Answer

Puzzler 1

Direct Memory Access (DMA) is a feature by which hardware subsystems (GPU, NIC, drive, etc) can access host-memory without going through the CPU. Without DMA, we have “CPU bounce” - the CPU has to read from host-memory and write to the PCIe bus. This slows down the transfer and also keeps it from doing other work (the extent of the slowdown depends on how fast the CPU is). Therefore it’s advantageous to use DMA.

Host side memory comes in 2 flavors:

pageable
pinned (a.k.a. page-locked)

DMA can only be applied to pinned memory.

It’s easy to pin memory in PyTorch. Acpu = torch.rand(N).pin_memory() does the trick. With this the transfer speed almost triples to 12 GB/sec.

Puzzler 2

GPU memory is allocated and freed by calls to cudaMalloc() and cudaFree(). cudaMalloc() and cudaFree() cause device-to-host syncs, which in turn result in the launch queues emptying, exposing kernel launch overhead. PyTorch uses the CUDA Caching Allocator (CCA) to overcome this. It holds on to memory allocated by cudaMalloc() and recycles it. Critically, CCA is smart enough to recycle memory allocated for the single stream case.

Let’s say in iteration $i$, the CCA chooses GPU memory GPU_ptr_0 for storing Asquare. When iteration $i+1$ begins, the Python runtime will have executed the destructor for Asquare from iteration $i$ since the Asquare tensor went out of scope at the end of iteration $i$. This happens before the next constructor call for the Asquare object in iteration $i+1$.

Here’s the above argument applied to the test program:

for i in range(3000):
  #  Consider iteration 100
  Asquare = torch.matmul(A,A)  # Say 0x6000 is the address of Asquare.
  # iteration ends
  # => Asquare goes out of  scope
  # => Tensor destructor called, has CCA callback
  # => CCA knows 0x6000 is available
  # Verify recycling by looking at Asquare.data_ptr

A big thanks to Andrew Gu and Zachary DeVito for providing clarifications on this material.

Puzzler 3

One reason for transpose()’s poor performance is the fact that it’s launching kernels in a loop - looking at the timeline trace, there are huge gaps, coming from kernel launch overhead, between the copy kernel calls that perform result[i,:] = A[:,i].

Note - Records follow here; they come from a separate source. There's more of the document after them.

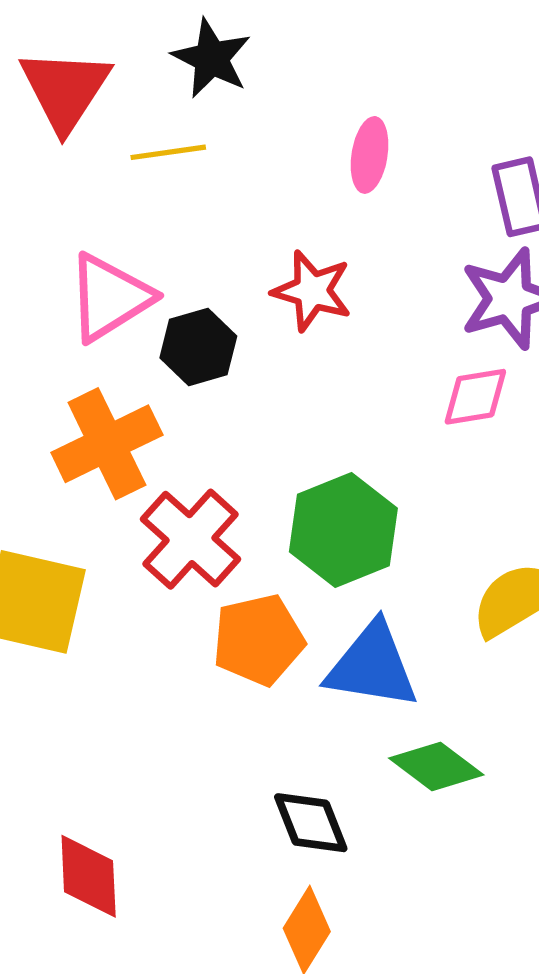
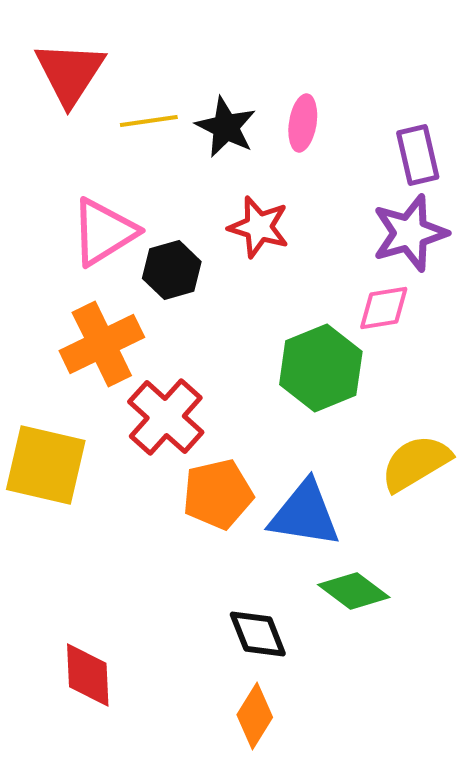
black star: (211, 58) -> (226, 127), moved
green hexagon: (343, 530) -> (321, 368), moved

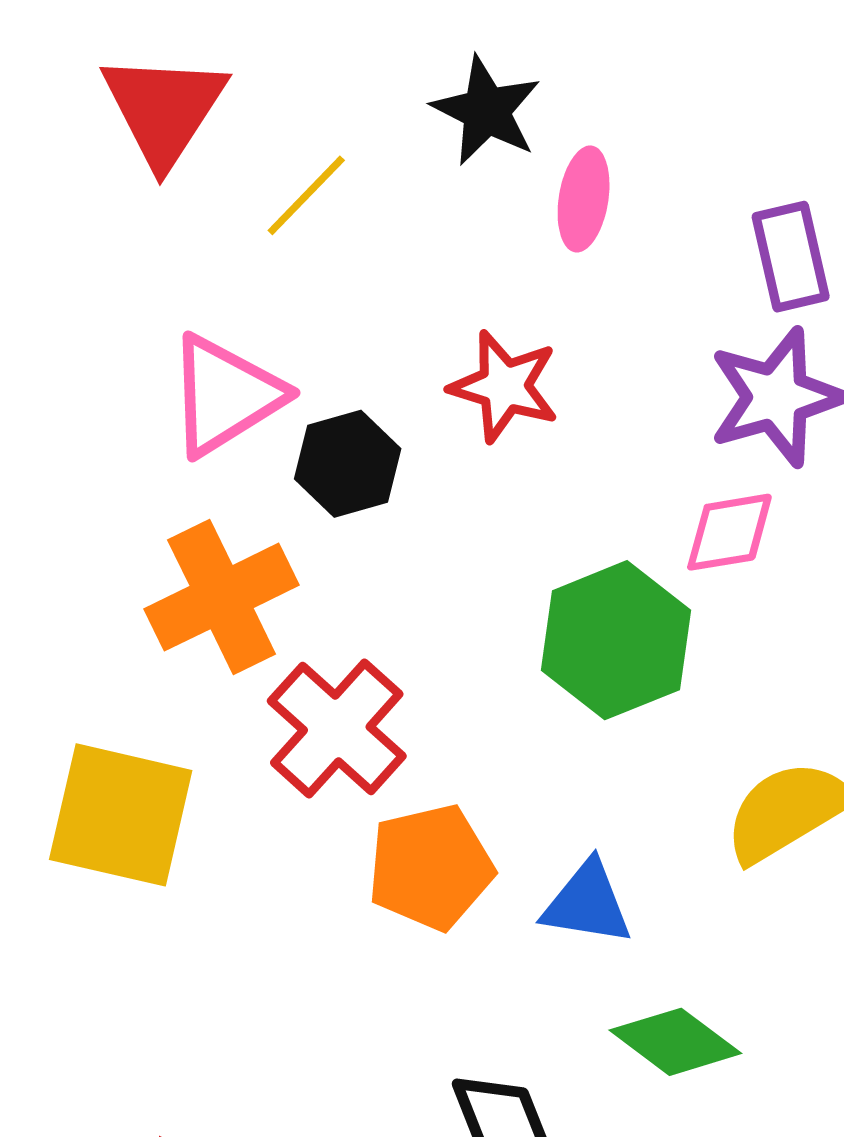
yellow line: (149, 121) -> (306, 195), turned -38
black star: (226, 127) -> (486, 111), moved
blue triangle: (305, 514) -> (587, 903), size x0.7

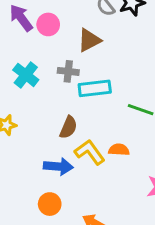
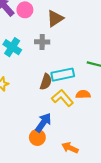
cyan rectangle: (95, 88) -> (63, 75), moved
blue arrow: (58, 166) -> (43, 123), moved, turned -54

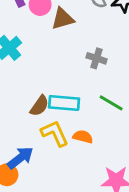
brown triangle: (55, 18) -> (63, 19), moved
gray cross: (42, 42) -> (96, 58), moved

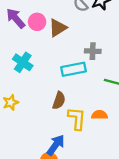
cyan rectangle: (64, 103) -> (74, 69), moved
yellow L-shape: (55, 133) -> (77, 118), turned 45

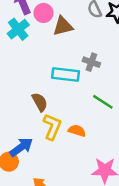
cyan cross: (23, 62) -> (18, 29), moved
brown semicircle: (59, 101) -> (40, 102), turned -66

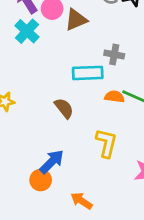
yellow L-shape: (52, 127) -> (106, 143), moved
orange semicircle: (77, 131) -> (114, 97), moved

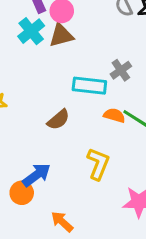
brown triangle: (76, 20) -> (61, 35), moved
gray cross: (114, 55) -> (121, 70), turned 36
brown semicircle: (64, 108) -> (58, 120), turned 80

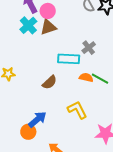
yellow L-shape: (98, 164) -> (77, 110), turned -45

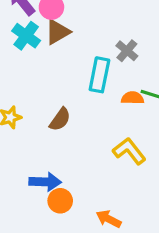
cyan rectangle: (69, 59) -> (99, 75), turned -70
brown semicircle: (50, 82) -> (60, 119), moved
blue arrow: (37, 119) -> (45, 182), moved, turned 54

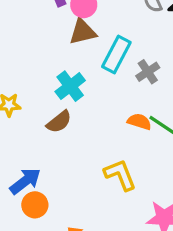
cyan cross: (26, 36) -> (70, 86), moved
cyan rectangle: (99, 75) -> (116, 55), moved
blue arrow: (45, 182) -> (25, 181), turned -56

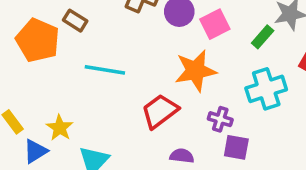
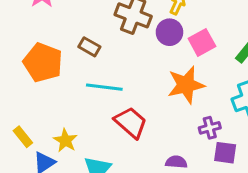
brown rectangle: (75, 21) -> (89, 47), moved
red trapezoid: (160, 111) -> (131, 123), moved, turned 80
purple cross: (220, 119) -> (210, 128), turned -30

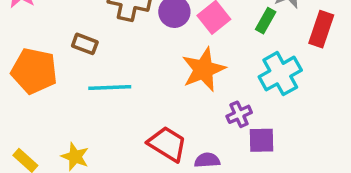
red trapezoid: (131, 123) -> (167, 144), moved

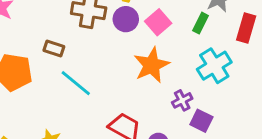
cyan line: (110, 87) -> (76, 83), turned 44
purple square: (262, 140) -> (201, 121), turned 30

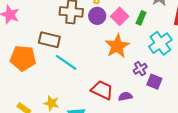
green rectangle: (201, 23) -> (141, 18), moved
brown rectangle: (54, 49) -> (49, 40), size x1.5

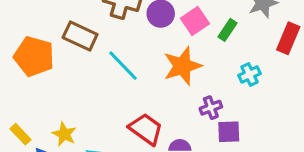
cyan cross: (160, 43) -> (249, 75), size x0.6
cyan line: (66, 62) -> (123, 66), moved
purple square: (154, 82) -> (229, 132), turned -35

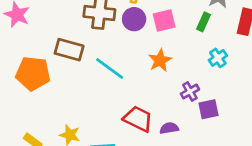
pink square: (195, 21) -> (164, 21), turned 30
green rectangle: (227, 30) -> (204, 22), moved
orange star: (182, 66) -> (160, 60), size x0.7

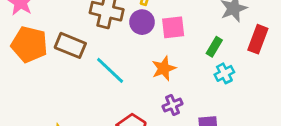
green rectangle: (204, 22) -> (214, 47), moved
orange pentagon: (33, 73) -> (29, 44), moved
purple cross: (190, 92) -> (173, 105), moved

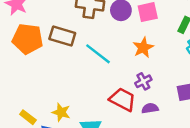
purple cross: (173, 105) -> (143, 81), moved

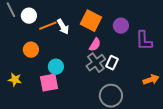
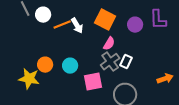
purple L-shape: (144, 41) -> (158, 20), moved
orange circle: (31, 50) -> (45, 65), moved
yellow star: (15, 80) -> (29, 79), size x1.5
pink square: (49, 83) -> (93, 82), moved

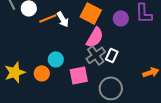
pink semicircle: (109, 44) -> (95, 37), size x1.5
orange circle: (45, 65) -> (42, 73), moved
yellow star: (29, 79) -> (15, 72), turned -30

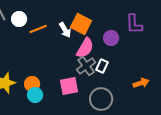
purple circle: (121, 18) -> (111, 38), moved
white arrow: (63, 19) -> (65, 30), moved
cyan circle: (56, 59) -> (35, 95), moved

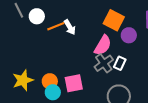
orange square: (81, 24) -> (114, 20), moved
white arrow: (65, 30) -> (70, 27), moved
pink square: (69, 86) -> (74, 83), moved

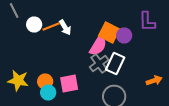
white circle: (37, 16) -> (34, 24), moved
orange square: (114, 20) -> (109, 32), moved
white rectangle: (120, 63) -> (115, 64), size x1.5
yellow star: (23, 80) -> (18, 80), turned 30

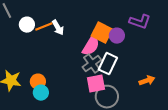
purple L-shape: (147, 22) -> (140, 22), turned -70
pink square: (69, 84) -> (96, 84), moved

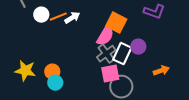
white arrow: (58, 28) -> (72, 18), turned -91
purple circle: (117, 36) -> (138, 47), moved

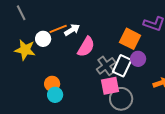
white circle: (41, 15) -> (43, 39), moved
orange square: (116, 23) -> (130, 39), moved
pink semicircle: (105, 36) -> (86, 47), moved
yellow star: (25, 71) -> (25, 50), moved

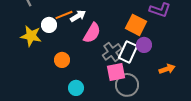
orange circle: (52, 84) -> (62, 60), moved
cyan circle: (55, 95) -> (76, 88), moved

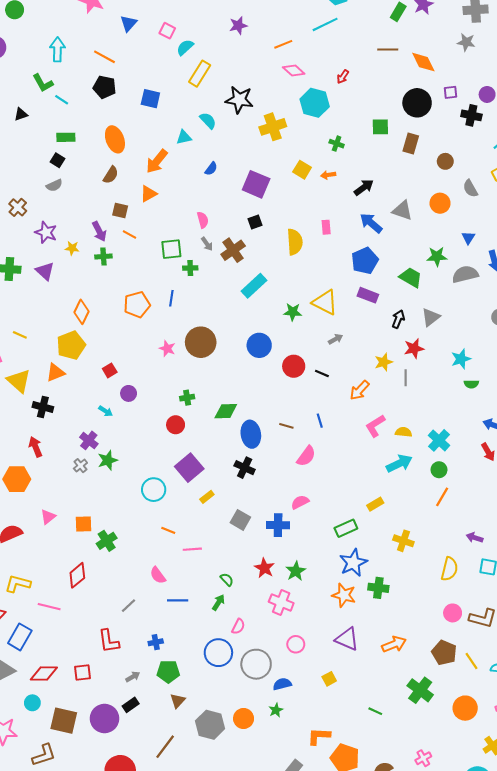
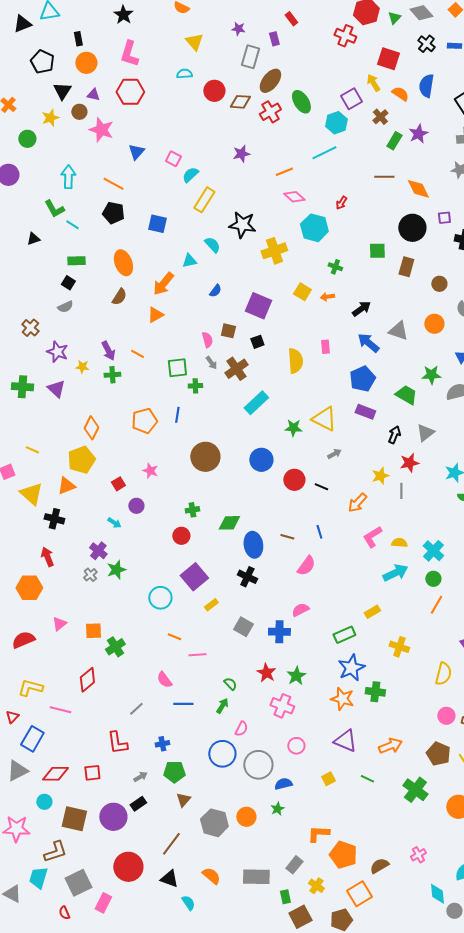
brown square: (120, 210) -> (228, 331), moved
pink star: (167, 348) -> (150, 471), moved
green line: (375, 711) -> (367, 779), moved

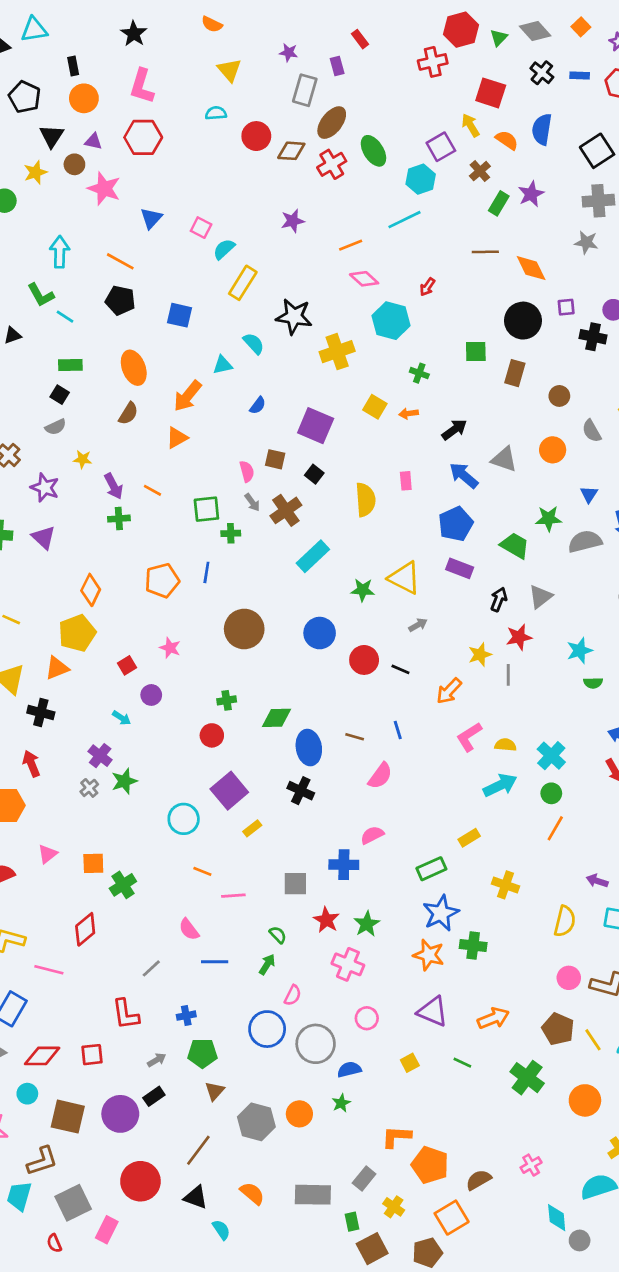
red cross: (345, 36) -> (433, 62), turned -35
black square: (257, 342) -> (314, 474), turned -32
yellow star: (82, 367) -> (83, 459), moved
gray square: (243, 627) -> (295, 884), moved, turned -30

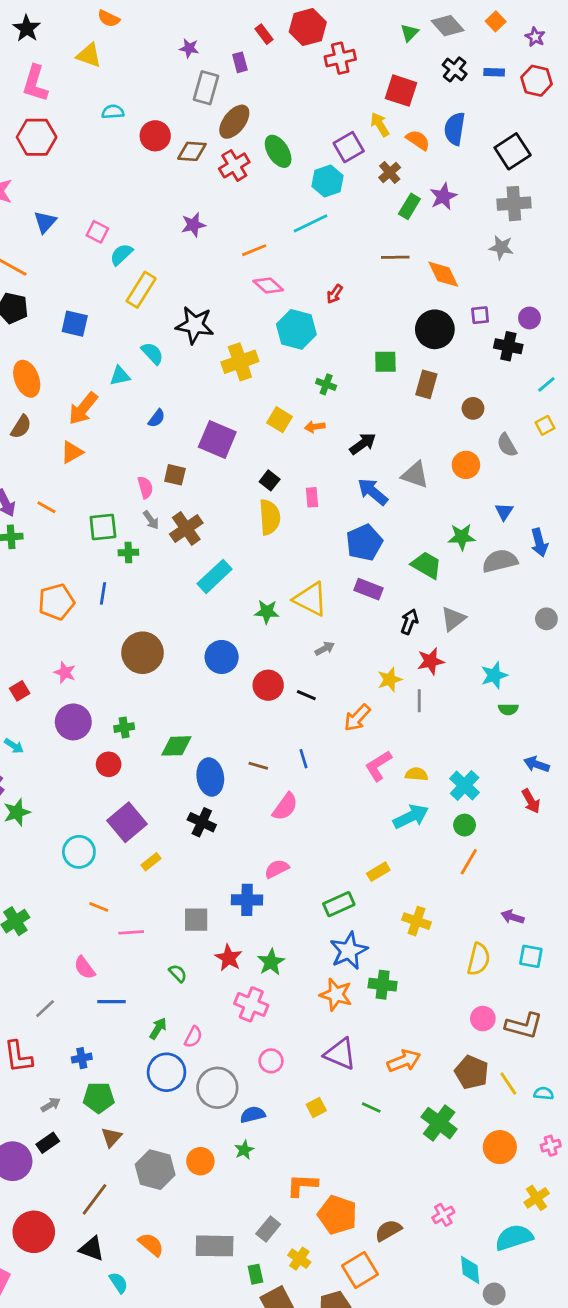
red hexagon: (461, 30) -> (308, 27), moved
yellow triangle: (229, 70) -> (89, 55), moved, turned -30
black square: (314, 474) -> (270, 480), moved
purple circle: (151, 695) -> (73, 722), moved, size x1.6
green arrow: (267, 964) -> (158, 1028), moved

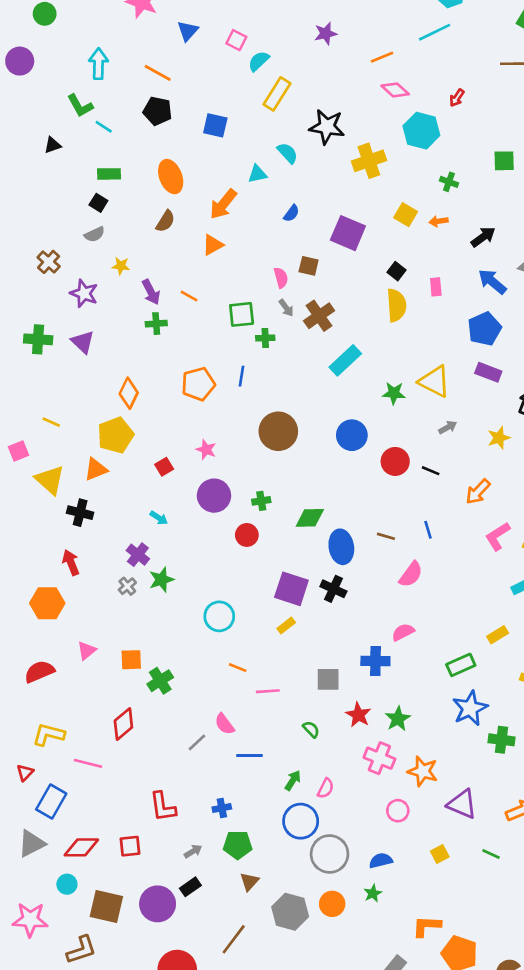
yellow star: (390, 680) -> (499, 438), moved
purple square: (127, 822) -> (291, 589), moved, turned -32
orange star: (336, 995) -> (423, 771), moved
gray line: (45, 1009) -> (197, 742), moved
gray circle: (217, 1088) -> (330, 854), moved

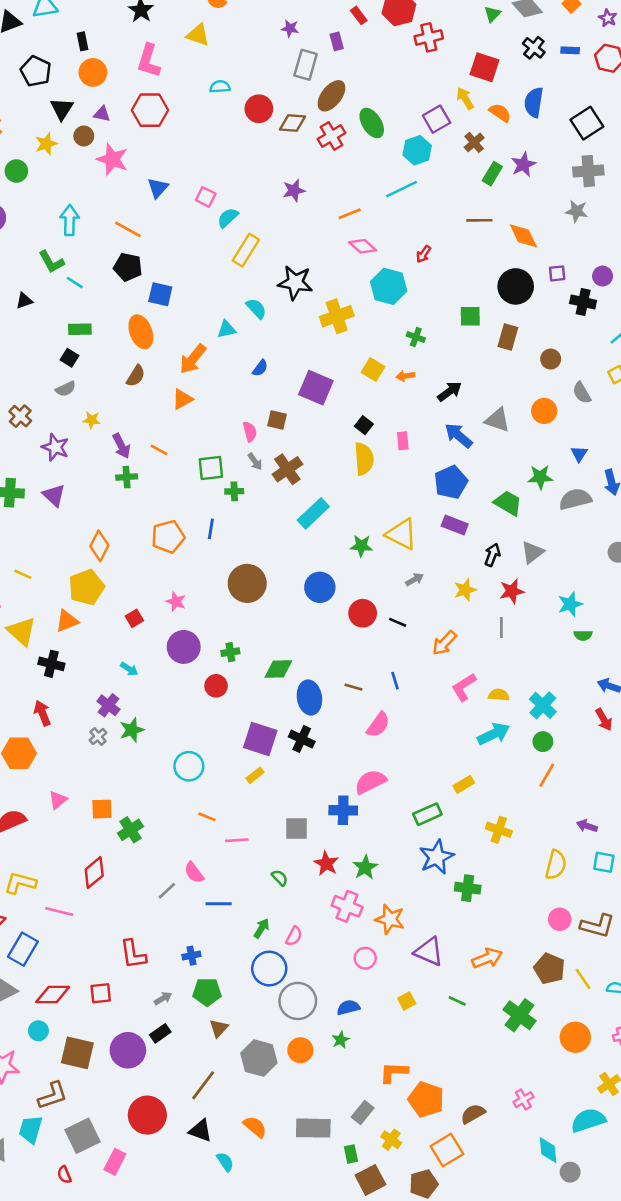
blue square: (215, 125) -> (160, 294), moved
pink semicircle: (403, 632) -> (370, 782), size x1.4

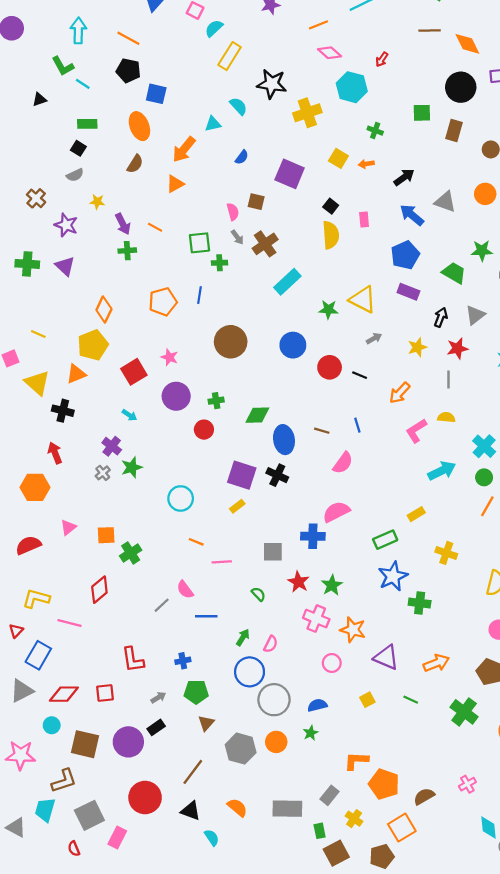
red square: (134, 618) -> (134, 372), size x1.6
yellow semicircle: (499, 695) -> (446, 417), moved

Using Holistic Trace Analysis, we see that the GPU is 90% idle.

Matrix transpose does not perform any computation - it’s just moving bytes around. We read and then write $4 \cdot 4096^2$ bytes in $173$ ms. Discounting the gaps from kernel launch, the naive transpose() takes $17$ ms, so the effective memory bandwidth transpose() achieved is $8$ GB/sec. More precisely, $4 \cdot 4096^2$ bytes read and $4\cdot 4096^2$ bytes written in $17$ ms.

An A100 has $\approx 1.5$ TB/sec memory bandwidth, so we have a gap of almost $200 \times$ ($1.5$ TB/sec / $8$ GB/sec) to explain. Recall peak memory bandwidth comes when we move large ($5120$ bits) contiguous blocks of memory. This is definitely not the case with transpose - specifically, there is a lot of fragmentation on the read side since torch tensors are row major and A[:,i] is a column.

There are several optimizations that can be performed to improve the performance of transpose - these all have to happen at the level of a CUDA kernel - they are not available from PyTorch. The two key optimizations are:

Memory coalescing - load contiguous blocks from off-chip DRAM into the on-chip SRAM (the shared memory (SMEM)), and perform operations in SMEM, which is faster and doesn’t require very wide memory accesses to get peak bandwidth.
Bank conflict minimization - SMEM is made of individual banks of SRAMs, and each bank can support only a single read/write per cycle, so it’s important to place data to minimize concurrent accesses to a bank.

We give details on both of these in the discussion section.

Discussion

Why does DMA require pinned memory?

Paged memory access requires the ability to translate virtual to physical addresses, which requires a Memory Management Unit (MMU) which is on the CPU). For DMA to work, we need physical addresses, since there’s no MMU - this is why the memory must be pinned. (link)

Why does the copy not achieve the full 16 GB/sec we’d expect from PCIe v3?

It’s due to a combination of protocol overhead and contention (the CPU connects to multiple devices through the same PCIE bus).

How does this relate to GPUDirect Storage and GPUDirect DMA?

As previously discussed, CPU bounce is a performance killer when copying from host memory to GPU and can be avoided using DMA. In the same spirit, copying directly between peripherals such as NICs and video acquisition devices and GPU is beneficial. GPUDirect RDMA enables direct data exchange between GPUs and a third-party peer device using PCI Express. GPUDirect Storage is a specialization for communicating with storage devices Learn more about GPUDirect RDMA and GPUDirect Storage.

GPUDirect Storage

GPUDirect RDMA

Where do cudaMalloc() and cudaFree() run?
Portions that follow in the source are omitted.